_What is being asked_
Go through the material line by line and copy each one with the word "быть".

__________________________________________________

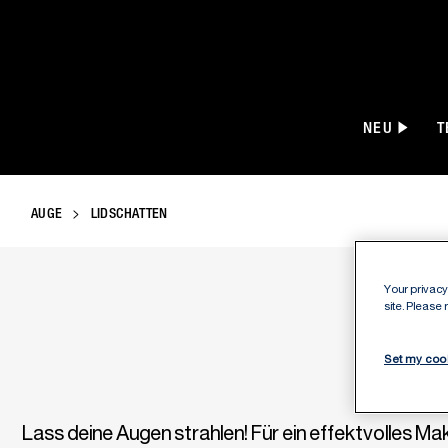
NEU
T
AUGE
LIDSCHATTEN
Your privacy 
site. Please
Set my coo
Lass deine Augen strahlen! Für ein effektvolles M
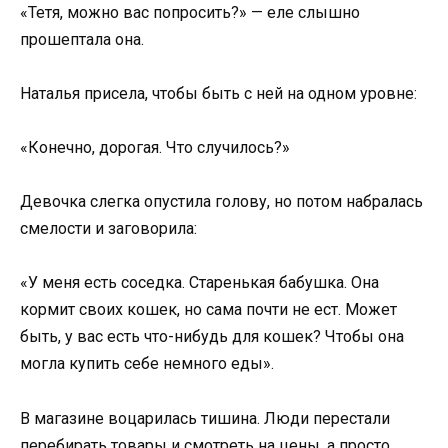
«Тетя, можно вас попросить?» — еле слышно
прошептала она.
Наталья присела, чтобы быть с ней на одном уровне:
«Конечно, дорогая. Что случилось?»
Девочка слегка опустила голову, но потом набралась
смелости и заговорила:
«У меня есть соседка. Старенькая бабушка. Она
кормит своих кошек, но сама почти не ест. Может
быть, у вас есть что-нибудь для кошек? Чтобы она
могла купить себе немного еды».
В магазине воцарилась тишина. Люди перестали
перебирать товары и смотреть на цены, а просто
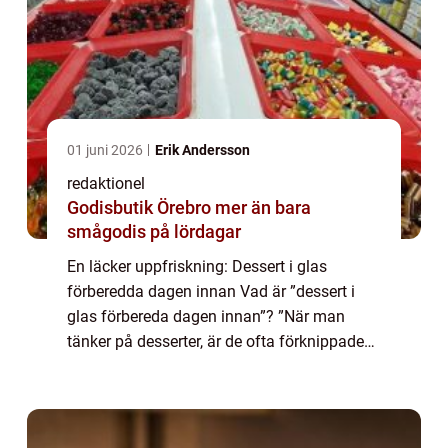
01 juni 2026
Erik Andersson
redaktionel
Godisbutik Örebro mer än bara
smågodis på lördagar
En läcker uppfriskning: Dessert i glas
förberedda dagen innan Vad är ”dessert i
glas förbereda dagen innan”? ”När man
tänker på desserter, är de ofta förknippade
med efterrätter som tar tid att förbereda och
kräver sista-minutenarbe...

__________________________________________________

_Finished exercise_
Наталья присела, чтобы быть с ней на одном уровне:
быть, у вас есть что-нибудь для кошек? Чтобы она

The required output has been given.